Here and now, between the debris of things and nothingness, we live in the suburbs of eternity.
—Mahmoud Darwish
This November 1, Reethaus welcomes Walid Ben Selim for a special performance of Here and Now, a journey through twelve centuries of Sufi poetry, accompanied by Gloria Huyghe on the harp. Moving across Persia, Northern Africa and Andalusia, Ben Selim presents a selection of poems by the great mystic poets of Islam, variations on the theme of la ilaha illa’l-‘ishq — there is no deity save love.

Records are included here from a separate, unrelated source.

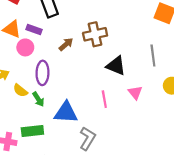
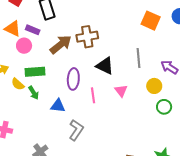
brown arrow: (66, 44) -> (61, 44), size x1.6
purple ellipse: (42, 73) -> (73, 79), moved
blue triangle: (66, 113) -> (58, 106), size x0.7
green rectangle: (32, 131) -> (35, 72), moved

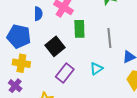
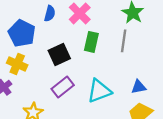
gray line: (109, 38) -> (124, 41), moved
cyan triangle: (96, 69) -> (99, 91), size x1.6

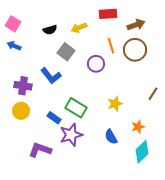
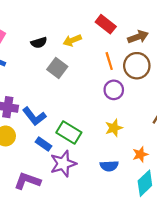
red rectangle: (108, 14) -> (106, 24), turned 42
purple circle: (96, 64) -> (114, 90), moved
blue L-shape: (51, 76) -> (34, 116), moved
blue semicircle: (111, 137) -> (109, 166), turned -63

Ben Selim brings a wide musical experience to the Sufi devotional literature. Trained in classical Arab music, he played a key part in the early Nayda scene in Casablanca before taking a detour through metal. Today, Ben Selim has found a creative path to follow in the Sufi yearning for transcendance. In Here and Now, he gnostically animates the words of Mansur Al-Hallaj, Abu Madyan Telemsani, Abu Nuwas and Ibn Zaydoun.
Alongside the Medieval Sufi poets, Ben Selim sings the verses of Mahmoud Darwish, who for Ben Selim is “the most powerful poet of the last century.” Growing up in Israel as a legal alien after his family home was razed during the Nakba of 1948, Darwish saw poetry as spiritual medicine. A child of exile and a critic of the occupation of Palestine, Darwish was also a peacemaker who described Hebrew as a “language of love.” Ben Selim voices the tradition of these poets both ecstatic and mournful, intoning their songs as prayers for love.